# Excerpted data:
━━━
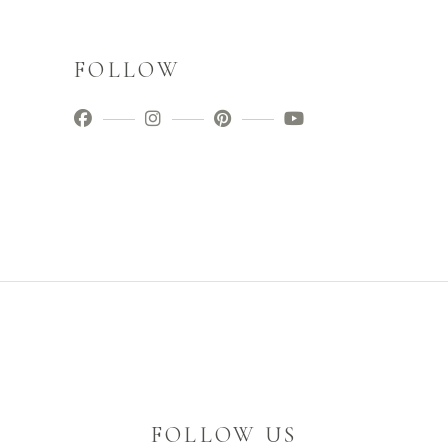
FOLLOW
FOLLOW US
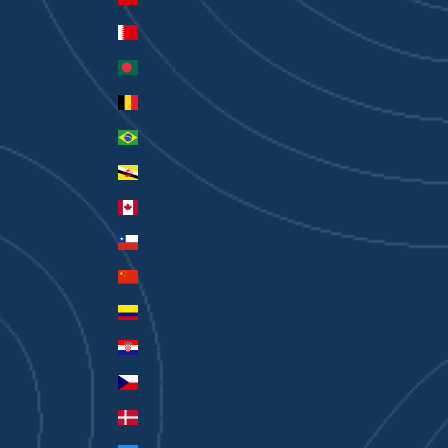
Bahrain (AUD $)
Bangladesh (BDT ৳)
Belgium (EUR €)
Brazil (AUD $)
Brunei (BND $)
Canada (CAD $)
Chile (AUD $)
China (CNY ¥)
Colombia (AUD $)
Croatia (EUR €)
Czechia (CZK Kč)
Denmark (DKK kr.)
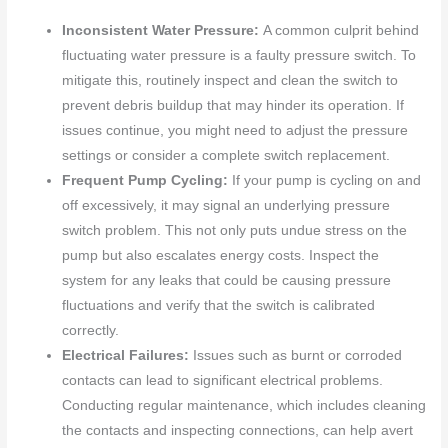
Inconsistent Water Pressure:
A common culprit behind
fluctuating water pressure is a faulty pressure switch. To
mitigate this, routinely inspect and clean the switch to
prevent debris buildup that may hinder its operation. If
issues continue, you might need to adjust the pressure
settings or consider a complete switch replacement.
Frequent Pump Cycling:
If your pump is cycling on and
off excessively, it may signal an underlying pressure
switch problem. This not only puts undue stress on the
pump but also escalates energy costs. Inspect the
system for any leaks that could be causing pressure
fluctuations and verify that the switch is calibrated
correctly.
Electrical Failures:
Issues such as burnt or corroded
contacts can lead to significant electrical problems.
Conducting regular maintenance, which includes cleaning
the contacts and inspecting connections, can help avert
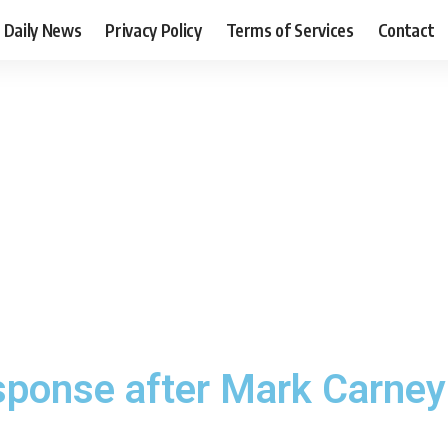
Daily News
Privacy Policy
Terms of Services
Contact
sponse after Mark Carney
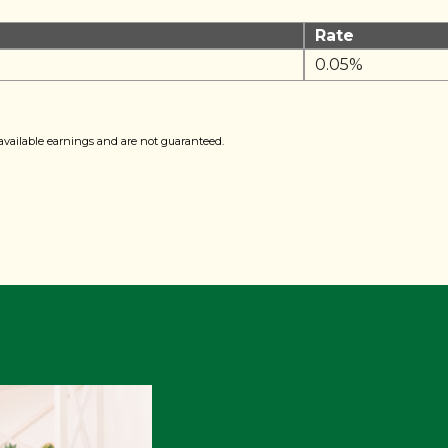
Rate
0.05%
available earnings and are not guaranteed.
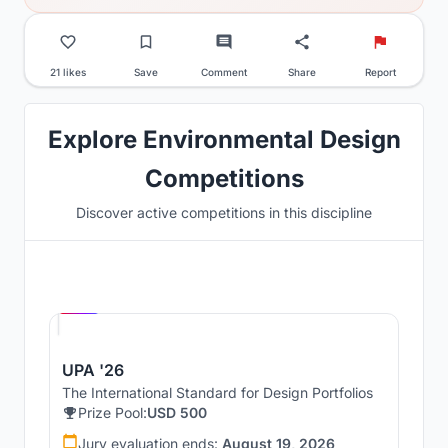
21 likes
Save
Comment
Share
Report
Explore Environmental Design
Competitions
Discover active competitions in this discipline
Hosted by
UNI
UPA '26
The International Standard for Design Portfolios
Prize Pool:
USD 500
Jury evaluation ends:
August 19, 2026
━━━
Please set down every record exactly as it appears, leaving out the pictures.

FOLLOW
FOLLOW US
Bahrain (AUD $)
Bangladesh (BDT ৳)
Belgium (EUR €)
Brazil (AUD $)
Brunei (BND $)
Canada (CAD $)
Chile (AUD $)
China (CNY ¥)
Colombia (AUD $)
Croatia (EUR €)
Czechia (CZK Kč)
Denmark (DKK kr.)
Inconsistent Water Pressure:
A common culprit behind
fluctuating water pressure is a faulty pressure switch. To
mitigate this, routinely inspect and clean the switch to
prevent debris buildup that may hinder its operation. If
issues continue, you might need to adjust the pressure
settings or consider a complete switch replacement.
Frequent Pump Cycling:
If your pump is cycling on and
off excessively, it may signal an underlying pressure
switch problem. This not only puts undue stress on the
pump but also escalates energy costs. Inspect the
system for any leaks that could be causing pressure
fluctuations and verify that the switch is calibrated
correctly.
Electrical Failures:
Issues such as burnt or corroded
contacts can lead to significant electrical problems.
Conducting regular maintenance, which includes cleaning
the contacts and inspecting connections, can help avert
Daily News
Privacy Policy
Terms of Services
Contact
sponse after Mark Carney
Rate
0.05%
available earnings and are not guaranteed.
21 likes
Save
Comment
Share
Report
Explore Environmental Design
Competitions
Discover active competitions in this discipline
Hosted by
UNI
UPA '26
The International Standard for Design Portfolios
Prize Pool:
USD 500
Jury evaluation ends:
August 19, 2026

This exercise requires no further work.